ころもで
@koromode
2025年10月19日
夜明けのすべて
瀬尾まいこ
買った
読み終わった
@ ほんたす しんこうべ
職場で理不尽なトラブルにみまわれ、先が見通せない今。心身ともにふらつきながら、すがるように読み始めました。
藤沢さんは重いPMS、山添くんはパニック障害という不条理で、メジャーな人生のルートからドロップアウトさせられてしまう。
同じ小さな会社に転職した二人は、ふとしたことからお互いの病気を知り、関わりあい、フォローしあうことで、停滞から前に進む力を取り戻していく。
……と書くと重かったり、二人が善人過ぎて描かれそうですが、実際は「藤沢さん結構むちゃくちゃだな?」とか「山添くん、そこそこ失礼だなこいつ!笑」とか、くすりとしながら読んでいけます。
ボヘミアン・ラプソディのくだりがとてもよい。
登場人物に悪い人がおらず、主人公二人、特に山添くんが自分の苦しみから外へと視野が広がり、動き出すまでの心理思考が丁寧に書かれています。
つらいとき、逆に他人を助けることで自己効力感を取り戻し、メンタルが回復することってありますよね。
病気については何も解決していない、けれど前とは違う視点で歩みを再開する人たちがいる。(否応なく違わされてしまった、その前に戻れないだけだとしても。)そんな物語をなぞることで、ほんの少し、ふらついた心を回復させることができました。
絆創膏のような作品ですね。
その他、感じたこと。
・他者の苦しみについて、体感はできなくても想像し、思いやることはできる。
・思いやったとしても、自分は自分、他者は他者。人生のラインは近づいても溶け合うことはない。それでいい。
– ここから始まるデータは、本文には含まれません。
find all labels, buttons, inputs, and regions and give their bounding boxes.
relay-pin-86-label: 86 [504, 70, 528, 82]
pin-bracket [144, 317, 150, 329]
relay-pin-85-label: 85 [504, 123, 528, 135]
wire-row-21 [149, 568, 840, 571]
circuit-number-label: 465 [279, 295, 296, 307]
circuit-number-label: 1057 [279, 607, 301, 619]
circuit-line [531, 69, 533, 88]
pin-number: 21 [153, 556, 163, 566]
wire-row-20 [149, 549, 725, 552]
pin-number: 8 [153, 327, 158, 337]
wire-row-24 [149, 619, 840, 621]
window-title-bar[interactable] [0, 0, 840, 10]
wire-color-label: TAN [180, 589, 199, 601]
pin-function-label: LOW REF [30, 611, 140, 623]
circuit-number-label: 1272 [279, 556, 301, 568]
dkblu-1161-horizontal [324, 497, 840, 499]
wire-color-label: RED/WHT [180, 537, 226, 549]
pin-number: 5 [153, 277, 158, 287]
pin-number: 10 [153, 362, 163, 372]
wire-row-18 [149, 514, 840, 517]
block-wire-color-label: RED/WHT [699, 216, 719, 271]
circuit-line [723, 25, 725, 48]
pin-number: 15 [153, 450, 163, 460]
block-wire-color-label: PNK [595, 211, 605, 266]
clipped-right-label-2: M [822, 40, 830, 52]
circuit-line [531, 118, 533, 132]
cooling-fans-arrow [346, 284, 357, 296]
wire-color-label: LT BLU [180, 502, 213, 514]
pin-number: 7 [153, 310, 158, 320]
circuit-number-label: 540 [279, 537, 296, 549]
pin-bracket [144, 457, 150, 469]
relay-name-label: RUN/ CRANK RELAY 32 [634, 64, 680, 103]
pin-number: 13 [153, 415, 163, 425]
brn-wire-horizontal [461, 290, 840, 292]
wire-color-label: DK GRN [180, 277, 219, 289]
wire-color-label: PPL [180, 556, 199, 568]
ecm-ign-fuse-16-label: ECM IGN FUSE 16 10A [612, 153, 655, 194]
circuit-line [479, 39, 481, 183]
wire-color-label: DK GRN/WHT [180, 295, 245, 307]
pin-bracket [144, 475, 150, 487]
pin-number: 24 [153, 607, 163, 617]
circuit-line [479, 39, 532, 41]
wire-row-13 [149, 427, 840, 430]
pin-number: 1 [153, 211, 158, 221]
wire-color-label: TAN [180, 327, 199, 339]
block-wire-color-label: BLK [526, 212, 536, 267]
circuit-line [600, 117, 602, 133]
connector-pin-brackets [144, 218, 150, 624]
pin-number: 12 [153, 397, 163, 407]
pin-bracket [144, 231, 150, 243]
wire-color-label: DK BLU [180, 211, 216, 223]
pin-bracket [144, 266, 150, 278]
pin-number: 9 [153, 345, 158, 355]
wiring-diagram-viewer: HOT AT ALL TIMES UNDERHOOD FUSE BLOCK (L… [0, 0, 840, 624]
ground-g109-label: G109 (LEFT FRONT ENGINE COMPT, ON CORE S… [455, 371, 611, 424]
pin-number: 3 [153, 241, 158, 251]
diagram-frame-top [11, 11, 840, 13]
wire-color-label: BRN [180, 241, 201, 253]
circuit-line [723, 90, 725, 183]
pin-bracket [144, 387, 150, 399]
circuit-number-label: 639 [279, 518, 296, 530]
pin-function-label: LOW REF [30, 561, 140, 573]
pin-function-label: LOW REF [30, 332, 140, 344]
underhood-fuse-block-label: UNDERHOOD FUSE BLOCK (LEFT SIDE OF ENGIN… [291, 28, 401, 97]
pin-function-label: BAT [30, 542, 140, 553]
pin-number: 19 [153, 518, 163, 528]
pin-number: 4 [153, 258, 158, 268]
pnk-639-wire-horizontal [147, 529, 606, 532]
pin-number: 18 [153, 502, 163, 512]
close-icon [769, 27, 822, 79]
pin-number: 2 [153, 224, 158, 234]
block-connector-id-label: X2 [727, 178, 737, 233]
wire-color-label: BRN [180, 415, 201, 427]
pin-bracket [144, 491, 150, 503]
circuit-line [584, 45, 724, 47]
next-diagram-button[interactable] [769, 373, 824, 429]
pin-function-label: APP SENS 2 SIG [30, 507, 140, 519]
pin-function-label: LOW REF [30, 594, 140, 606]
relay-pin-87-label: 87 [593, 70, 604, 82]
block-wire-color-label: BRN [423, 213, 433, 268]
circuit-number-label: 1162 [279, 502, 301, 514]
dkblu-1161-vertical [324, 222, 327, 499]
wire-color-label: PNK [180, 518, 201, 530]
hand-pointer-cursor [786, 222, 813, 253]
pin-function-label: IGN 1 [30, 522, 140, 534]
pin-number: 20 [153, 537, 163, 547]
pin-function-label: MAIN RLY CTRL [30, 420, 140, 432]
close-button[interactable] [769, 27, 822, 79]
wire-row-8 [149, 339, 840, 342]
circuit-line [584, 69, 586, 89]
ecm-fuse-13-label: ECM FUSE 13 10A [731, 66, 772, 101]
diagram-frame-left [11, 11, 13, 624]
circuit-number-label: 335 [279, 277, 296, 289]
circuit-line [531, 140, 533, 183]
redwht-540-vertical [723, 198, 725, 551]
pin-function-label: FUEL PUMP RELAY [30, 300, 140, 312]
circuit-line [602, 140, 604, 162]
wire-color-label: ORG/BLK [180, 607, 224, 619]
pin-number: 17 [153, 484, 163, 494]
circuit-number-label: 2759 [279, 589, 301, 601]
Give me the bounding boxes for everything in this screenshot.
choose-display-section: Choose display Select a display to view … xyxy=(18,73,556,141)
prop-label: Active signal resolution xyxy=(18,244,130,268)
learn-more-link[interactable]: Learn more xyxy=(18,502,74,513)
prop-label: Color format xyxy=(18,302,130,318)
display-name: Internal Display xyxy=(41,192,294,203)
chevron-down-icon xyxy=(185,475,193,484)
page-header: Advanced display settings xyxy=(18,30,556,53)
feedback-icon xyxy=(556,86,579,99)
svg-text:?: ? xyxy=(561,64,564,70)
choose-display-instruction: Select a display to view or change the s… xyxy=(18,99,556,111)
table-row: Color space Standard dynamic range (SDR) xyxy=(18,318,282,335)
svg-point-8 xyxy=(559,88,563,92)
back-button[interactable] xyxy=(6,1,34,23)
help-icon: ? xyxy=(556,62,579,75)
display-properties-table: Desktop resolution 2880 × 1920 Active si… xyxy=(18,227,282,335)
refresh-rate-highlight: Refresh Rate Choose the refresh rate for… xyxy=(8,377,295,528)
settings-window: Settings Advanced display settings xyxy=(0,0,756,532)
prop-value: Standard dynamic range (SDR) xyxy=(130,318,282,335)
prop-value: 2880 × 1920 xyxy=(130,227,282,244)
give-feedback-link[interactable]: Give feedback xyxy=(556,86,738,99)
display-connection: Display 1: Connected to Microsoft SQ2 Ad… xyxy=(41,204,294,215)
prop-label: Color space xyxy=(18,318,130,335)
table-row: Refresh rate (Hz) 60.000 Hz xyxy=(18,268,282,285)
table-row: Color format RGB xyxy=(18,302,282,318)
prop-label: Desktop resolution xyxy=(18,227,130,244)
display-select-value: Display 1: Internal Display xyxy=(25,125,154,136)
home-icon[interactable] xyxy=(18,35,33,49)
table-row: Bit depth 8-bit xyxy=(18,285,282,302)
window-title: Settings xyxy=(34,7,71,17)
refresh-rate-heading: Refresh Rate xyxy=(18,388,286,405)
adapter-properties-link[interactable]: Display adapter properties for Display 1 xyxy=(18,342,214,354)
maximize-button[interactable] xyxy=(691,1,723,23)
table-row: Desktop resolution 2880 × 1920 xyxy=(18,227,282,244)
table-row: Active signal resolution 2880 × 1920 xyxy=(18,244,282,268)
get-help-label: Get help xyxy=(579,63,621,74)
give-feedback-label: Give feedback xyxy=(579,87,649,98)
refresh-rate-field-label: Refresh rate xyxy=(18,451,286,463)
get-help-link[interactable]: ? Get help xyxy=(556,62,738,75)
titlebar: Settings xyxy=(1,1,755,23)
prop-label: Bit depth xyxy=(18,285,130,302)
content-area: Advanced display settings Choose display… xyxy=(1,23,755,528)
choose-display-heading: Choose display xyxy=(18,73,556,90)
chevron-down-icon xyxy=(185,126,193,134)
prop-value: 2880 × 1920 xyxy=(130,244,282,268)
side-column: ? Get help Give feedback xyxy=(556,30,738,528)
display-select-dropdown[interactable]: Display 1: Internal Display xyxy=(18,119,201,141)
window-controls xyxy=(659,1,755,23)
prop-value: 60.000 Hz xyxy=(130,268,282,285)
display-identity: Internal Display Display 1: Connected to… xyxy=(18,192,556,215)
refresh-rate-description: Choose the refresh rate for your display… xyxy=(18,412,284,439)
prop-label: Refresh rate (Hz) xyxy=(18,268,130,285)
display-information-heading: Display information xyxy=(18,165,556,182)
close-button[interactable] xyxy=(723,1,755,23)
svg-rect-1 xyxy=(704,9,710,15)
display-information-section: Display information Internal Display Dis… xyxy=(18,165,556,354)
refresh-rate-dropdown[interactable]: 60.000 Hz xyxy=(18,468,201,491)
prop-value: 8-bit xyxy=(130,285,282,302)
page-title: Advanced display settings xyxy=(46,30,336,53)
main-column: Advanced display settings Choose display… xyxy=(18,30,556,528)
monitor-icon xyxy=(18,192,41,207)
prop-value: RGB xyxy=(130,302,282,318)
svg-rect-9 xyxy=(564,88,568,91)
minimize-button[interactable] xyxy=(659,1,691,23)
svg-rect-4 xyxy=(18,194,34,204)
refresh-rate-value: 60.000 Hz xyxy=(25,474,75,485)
・思いのすべてを会話として伝えていなくてもいい。伝えずに小さな行動で示すことができるし、周囲の人もそうしてくれているかもしれない。まっとうな人は、押しつけがましくなくそういうことができる。
・何もかも重々しく受け止めなくたっていい。
・互いの意見が異なるとき、さらりと躱しながら、ほがらかに会話や関係を続けていくことは十分できる。